[PATCH AUTOSEL 4.20 298/304] proc/sysctl: fix return error for proc_doulongvec_minmax()

From: Sasha Levin
Date: Mon Jan 28 2019 - 10:59:01 EST


From: Cheng Lin <cheng.lin130@xxxxxxxxxx>

[ Upstream commit 09be178400829dddc1189b50a7888495dd26aa84 ]

If the number of input parameters is less than the total parameters, an
EINVAL error will be returned.

For example, we use proc_doulongvec_minmax to pass up to two parameters
with kern_table:

{
.procname = "monitor_signals",
.data = &monitor_sigs,
.maxlen = 2*sizeof(unsigned long),
.mode = 0644,
.proc_handler = proc_doulongvec_minmax,
},

Reproduce:

When passing two parameters, it's work normal. But passing only one
parameter, an error "Invalid argument"(EINVAL) is returned.

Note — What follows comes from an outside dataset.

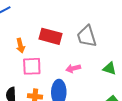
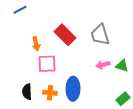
red rectangle: (50, 36) -> (65, 35), turned 30
pink arrow: (73, 68) -> (103, 65), moved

[root@cl150 ~]# echo 1 2 > /proc/sys/kernel/monitor_signals
[root@cl150 ~]# cat /proc/sys/kernel/monitor_signals
1 2
[root@cl150 ~]# echo 3 > /proc/sys/kernel/monitor_signals
-bash: echo: write error: Invalid argument
[root@cl150 ~]# echo $?
1
[root@cl150 ~]# cat /proc/sys/kernel/monitor_signals
3 2
[root@cl150 ~]#

The following is the result after apply this patch. No error is
returned when the number of input parameters is less than the total
parameters.

[root@cl150 ~]# echo 1 2 > /proc/sys/kernel/monitor_signals
[root@cl150 ~]# cat /proc/sys/kernel/monitor_signals
1 2
[root@cl150 ~]# echo 3 > /proc/sys/kernel/monitor_signals
[root@cl150 ~]# echo $?
0
[root@cl150 ~]# cat /proc/sys/kernel/monitor_signals
3 2
[root@cl150 ~]#

There are three processing functions dealing with digital parameters,
__do_proc_dointvec/__do_proc_douintvec/__do_proc_doulongvec_minmax.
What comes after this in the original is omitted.